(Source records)
= = = = =
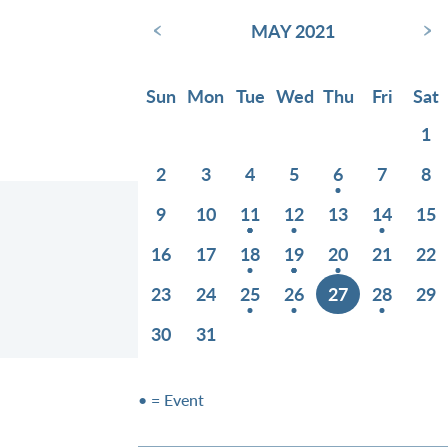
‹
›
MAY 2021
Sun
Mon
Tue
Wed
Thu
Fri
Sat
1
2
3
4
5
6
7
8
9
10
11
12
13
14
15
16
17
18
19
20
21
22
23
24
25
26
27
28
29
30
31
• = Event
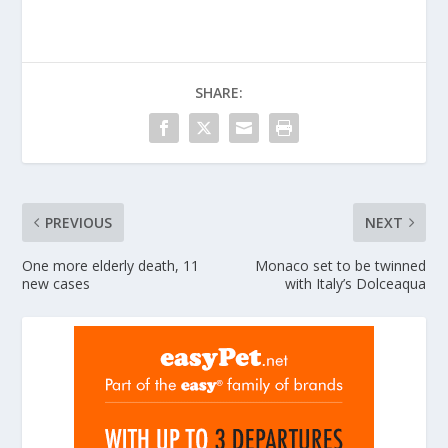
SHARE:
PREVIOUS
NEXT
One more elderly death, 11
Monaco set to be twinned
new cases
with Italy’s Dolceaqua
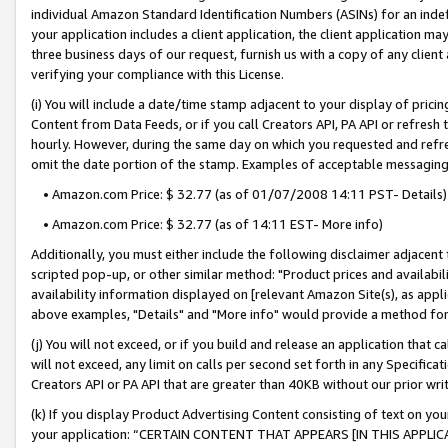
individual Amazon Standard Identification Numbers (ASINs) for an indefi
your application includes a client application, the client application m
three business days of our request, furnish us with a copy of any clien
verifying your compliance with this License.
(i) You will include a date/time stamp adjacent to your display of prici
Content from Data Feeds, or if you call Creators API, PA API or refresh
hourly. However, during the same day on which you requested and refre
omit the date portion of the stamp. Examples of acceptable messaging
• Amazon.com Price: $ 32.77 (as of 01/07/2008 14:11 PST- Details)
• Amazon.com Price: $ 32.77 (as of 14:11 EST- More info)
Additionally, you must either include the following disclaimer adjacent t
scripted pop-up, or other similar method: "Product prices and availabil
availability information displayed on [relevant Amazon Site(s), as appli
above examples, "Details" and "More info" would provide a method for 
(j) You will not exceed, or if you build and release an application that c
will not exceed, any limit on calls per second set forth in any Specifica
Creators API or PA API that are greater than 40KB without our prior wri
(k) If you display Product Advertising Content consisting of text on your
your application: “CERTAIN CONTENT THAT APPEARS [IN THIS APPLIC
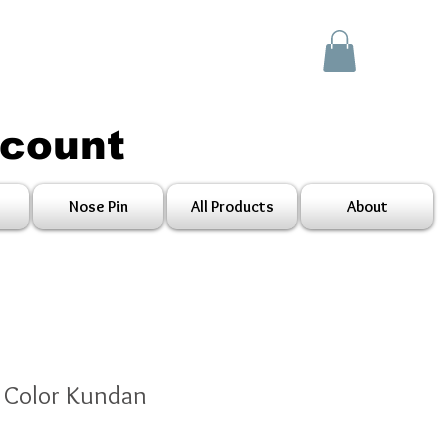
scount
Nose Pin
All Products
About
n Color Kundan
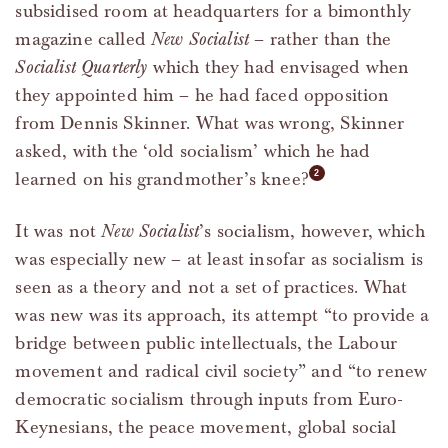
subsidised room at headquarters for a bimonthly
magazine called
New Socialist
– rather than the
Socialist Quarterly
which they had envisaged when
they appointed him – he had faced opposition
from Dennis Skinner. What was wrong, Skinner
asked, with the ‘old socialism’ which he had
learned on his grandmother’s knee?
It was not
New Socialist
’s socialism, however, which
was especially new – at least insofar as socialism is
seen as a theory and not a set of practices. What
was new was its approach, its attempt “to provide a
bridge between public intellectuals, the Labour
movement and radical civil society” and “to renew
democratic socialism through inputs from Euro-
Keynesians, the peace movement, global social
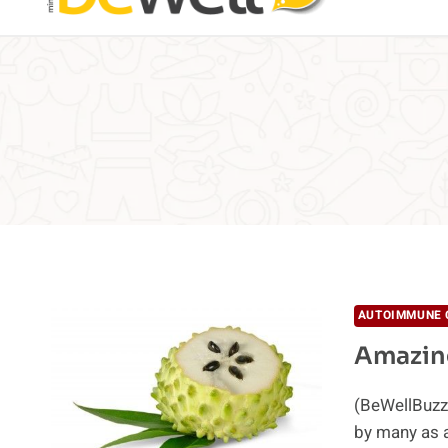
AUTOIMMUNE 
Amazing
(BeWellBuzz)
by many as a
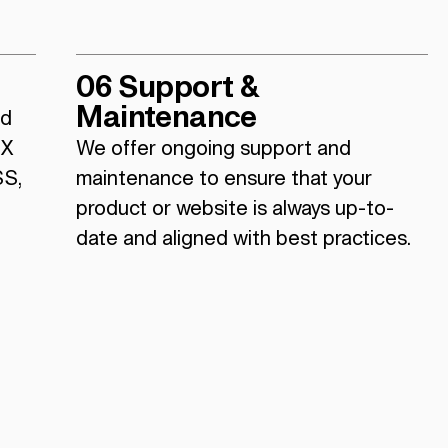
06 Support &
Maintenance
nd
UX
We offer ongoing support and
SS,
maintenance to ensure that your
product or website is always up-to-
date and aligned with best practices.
= = = = =
If a line in the entries above contains the word "will", copy it.

* **Response to the task**
(i) You will include a date/time stamp adjacent to your display of prici
(j) You will not exceed, or if you build and release an application that c
will not exceed, any limit on calls per second set forth in any Specifica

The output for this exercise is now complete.